The Buddha did not generally resort to miracles to convert others, and actively discouraged His disciples from performing them to prove the superiority of His Teachings.
4/ Maha Karuna Samapatti Nana: The Buddha has great compassion to liberate others’ suffering. His compassion is boundless (permeating the entire universe) and beyond comparison with any other teacher.
5/ Sabbannuta Nana: The Buddha is all knowing and there is nothing in the universe He cannot understand, whether in the past, the present or the future.
6/ Anavarana Nana: The Buddha’s enlightened mind is luminous, unobstructed and profound to realize the real nature of everything in the universe.
The Ten Kinds of Supernormal Power of the Buddha’s Enlightenment - Dasa Bala
1/ The insight or ability to know what is possible and what is impossible. The knowledge of how things come into existence, their causes and how they disappear.

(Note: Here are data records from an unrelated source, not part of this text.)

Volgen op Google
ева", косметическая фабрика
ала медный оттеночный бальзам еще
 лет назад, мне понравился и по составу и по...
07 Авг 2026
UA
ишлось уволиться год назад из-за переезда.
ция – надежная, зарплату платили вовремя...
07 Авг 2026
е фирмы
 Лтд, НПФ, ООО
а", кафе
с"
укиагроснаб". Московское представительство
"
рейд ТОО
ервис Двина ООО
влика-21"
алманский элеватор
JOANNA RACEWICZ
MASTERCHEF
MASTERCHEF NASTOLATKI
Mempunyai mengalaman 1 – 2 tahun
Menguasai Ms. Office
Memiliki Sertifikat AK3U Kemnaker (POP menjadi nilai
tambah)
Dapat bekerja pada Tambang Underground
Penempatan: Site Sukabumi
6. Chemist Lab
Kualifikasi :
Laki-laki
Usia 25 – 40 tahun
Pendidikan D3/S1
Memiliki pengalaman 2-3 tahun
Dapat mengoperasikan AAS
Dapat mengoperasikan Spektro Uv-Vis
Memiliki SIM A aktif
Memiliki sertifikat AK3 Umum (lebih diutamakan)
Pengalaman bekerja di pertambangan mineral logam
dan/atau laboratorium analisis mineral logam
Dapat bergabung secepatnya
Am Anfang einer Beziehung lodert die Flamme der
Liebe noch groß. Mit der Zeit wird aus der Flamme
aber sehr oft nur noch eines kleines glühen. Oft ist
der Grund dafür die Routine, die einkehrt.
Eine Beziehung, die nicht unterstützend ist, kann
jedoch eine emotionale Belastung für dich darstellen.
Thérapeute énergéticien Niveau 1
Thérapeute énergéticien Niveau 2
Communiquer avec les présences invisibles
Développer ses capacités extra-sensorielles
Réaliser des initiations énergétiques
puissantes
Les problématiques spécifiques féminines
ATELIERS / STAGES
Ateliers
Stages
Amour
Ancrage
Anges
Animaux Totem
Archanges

2/ The insight to see the inner workings of the web of karmic effects and their fruition; how a karmic effect inevitably ripens, is averted, is counteracted or minimized according to the interaction and intensity of the three evil roots of greed - lobha, hatred - dosa and delusion - moha along with their opposing virtues or anti-dotes of liberality -alobha, loving kindness -adosa and right view -amoha and to understand certain worldly conditions which hinder or favor the operation of karmic effect, good and bad.
3/ The insight to understand how one particular karmic action such as killing - panatipata, or liberality - dana performed, conditions rebirth dependent on each person’s intention -cetana when the idea of going that particular action is implanted.
4/ The insight to know how animate and inanimate objects and the world systems exist according to the combination of the five aggregates and the four elements of solidity, fluidity, motion and heat.
5/ The insight to know how people maintain differing characters, likes and dislikes as a flow-over (continuum) of their habits and mental tendencies from their previous births in samsara.
6/ The insight to preach efficaciously according to the understanding capacity of the listener, often resulting in instantaneous enlightenment.
7/ The insight to prescribe the right objects of meditation by knowing the different mental defilements or hindrances prevailing in the mind of the meditator at that moment of time to gain ecstasy - jhana.
8/ The supernormal power to recall His previous lives and those of others.
9/ The insight to understand how the rebirth of individuals takes place according to their kamma.
10/ The insight to know how He gained His mental development, purity and enlightenment by a process of eradicating all His mental impurities and developing only virtues.
By way of analogy, the supernormal powers of the Buddha when compared with other spiritual leaders is like that of sunlight placed against moonlight; the light of stars and the light of an oil lamp. The brilliance of sunlight which leaves no object unseen is all pervasive and illuminating.